恋愛感情を悪用して複数の男性から総額1億5000万円以上の現金をだまし取った「頂き女子りりちゃん」が注目を集めたのは記憶に新しいところだが、実は現在、「オジサン」だけではなく中年女性をターゲットにした「ロマンス詐欺」が増えている。
ロマンス詐欺といえば、これまで相手方が外国人や海外居住者を名乗る「国際型」が主流だったが、最近はりりちゃんスタイルの「国内型」が増えているというのだ。

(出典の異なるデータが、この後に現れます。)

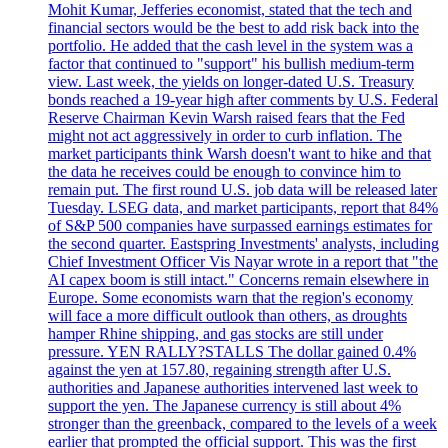
Mohit Kumar, Jefferies economist, stated that the tech and
financial sectors would be the best to add risk back into the
portfolio. He added that the cash level in the system was a
factor that continued to "support" his bullish medium-term
view. Last week, the yields on longer-dated U.S. Treasury
bonds reached a 19-year high after comments by U.S. Federal
Reserve Chairman Kevin Warsh raised fears that the Fed
might not act aggressively in order to curb inflation. The
market participants think Warsh doesn't want to hike and that
the data he receives could be enough to convince him to
remain put. The first round U.S. job data will be released later
Tuesday. LSEG data, and market participants, report that 84%
of S&P 500 companies have surpassed earnings estimates for
the second quarter. Eastspring Investments' analysts, including
Chief Investment Officer Vis Nayar wrote in a report that "the
AI capex boom is still intact." Concerns remain elsewhere in
Europe. Some economists warn that the region's economy
will face a more difficult outlook than others, as droughts
hamper Rhine shipping, and gas stocks are still under
pressure. YEN RALLY?STALLS The dollar gained 0.4%
against the yen at 157.80, regaining strength after U.S.
authorities and Japanese authorities intervened last week to
support the yen. The Japanese currency is still about 4%
stronger than the greenback, compared to the levels of a week
earlier that prompted the official support. This was the first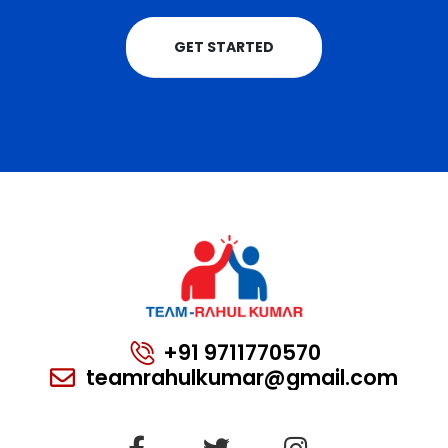
GET STARTED
+91 9711770570
teamrahulkumar@gmail.com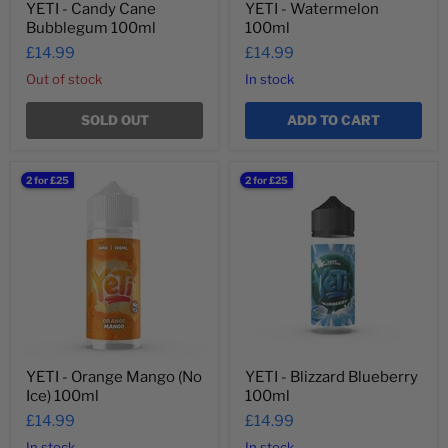
YETI - Candy Cane
YETI - Watermelon
Bubblegum 100ml
100ml
£14.99
£14.99
Out of stock
In stock
SOLD OUT
ADD TO CART
YETI
YETI
2 for £25
2 for £25
-
-
Orange
Blizzard
Mango
Blueberry
(No
100ml
Ice)
100ml
YETI - Orange Mango (No
YETI - Blizzard Blueberry
Ice) 100ml
100ml
£14.99
£14.99
In stock
In stock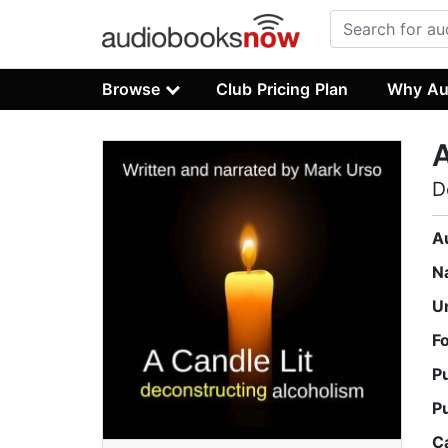
Browse
Club Pricing Plan
Why Au
A
D
A
N
U
F
P
P
C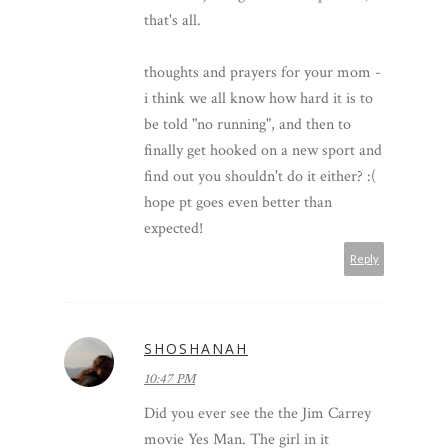
that's all.
thoughts and prayers for your mom -
i think we all know how hard it is to
be told "no running", and then to
finally get hooked on a new sport and
find out you shouldn't do it either? :(
hope pt goes even better than
expected!
Reply
SHOSHANAH
10:47 PM
Did you ever see the the Jim Carrey
movie Yes Man. The girl in it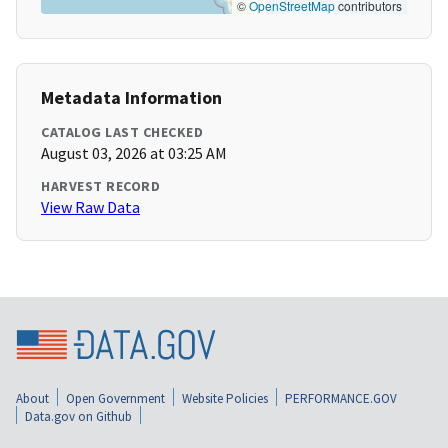
©
OpenStreetMap
contributors
Metadata Information
CATALOG LAST CHECKED
August 03, 2026 at 03:25 AM
HARVEST RECORD
View Raw Data
About
Open Government
Website Policies
PERFORMANCE.GOV
Data.gov on Github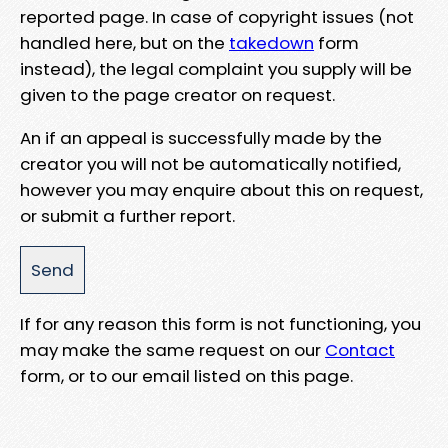
reported page. In case of copyright issues (not
handled here, but on the
takedown
form
instead), the legal complaint you supply will be
given to the page creator on request.
An if an appeal is successfully made by the
creator you will not be automatically notified,
however you may enquire about this on request,
or submit a further report.
If for any reason this form is not functioning, you
may make the same request on our
Contact
form, or to our email listed on this page.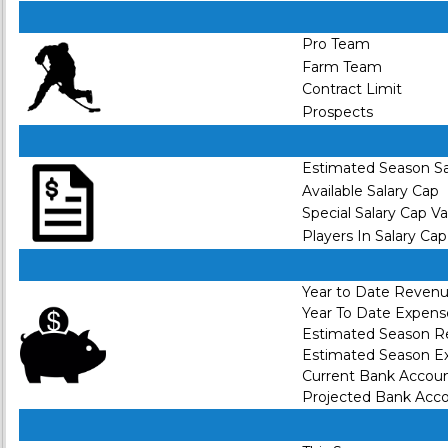
Pro Team
Farm Team
Contract Limit
Prospects
Estimated Season Sa
Available Salary Cap
Special Salary Cap V
Players In Salary Cap
Year to Date Reven
Year To Date Expens
Estimated Season 
Estimated Season E
Current Bank Accou
Projected Bank Acc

警察庁が6月17日に発表した「令和6年4月末におけるSNS型投資・ロマンス詐欺の認知・検挙状況等について」によると、令和6年1月~4月までのSNS型ロマンス詐欺の認知件数は832件で前年同期比「+448件」。被害額は約84.1億円で、こちらも前年同期比「+40.5億円」と大幅に増えている。
詐欺問題に詳しいジャーナリストが語る。
「ロマンス詐欺というと40~60代のオジサンが被害に遭っているイメージが強いですが、実は30~50代の女性被害者の方が多い。主にマッチングアプリやインスタグラムを通じて知りあい、イケメンの他人の写真を使ったアカウントから『子供を産んでほしい』『1日も早く結婚したい』などといったメッセージが送られ、恋愛関係にあると錯覚させるのが手口。被害額の大半は500万円以下ですが、中には1億円以上取られた人もいます。女性の方が被害額が大きくなる傾向が強いですね」
「恋は盲目」とは、イギリスの劇作家・シェイクスピアの「ヴェニスの商人」のセリフだが、人は周囲が「あの人はやめたほうがいい」と言えば言うほど、それを受け入れ難くなる傾向があるようだ。
りりちゃんのケースでは、50代の被害者が保険をすべて解約するなどして金を捻出していたというが、表沙汰になっていないだけで、女性が丸はがしにされる被害も多数あるのだろう。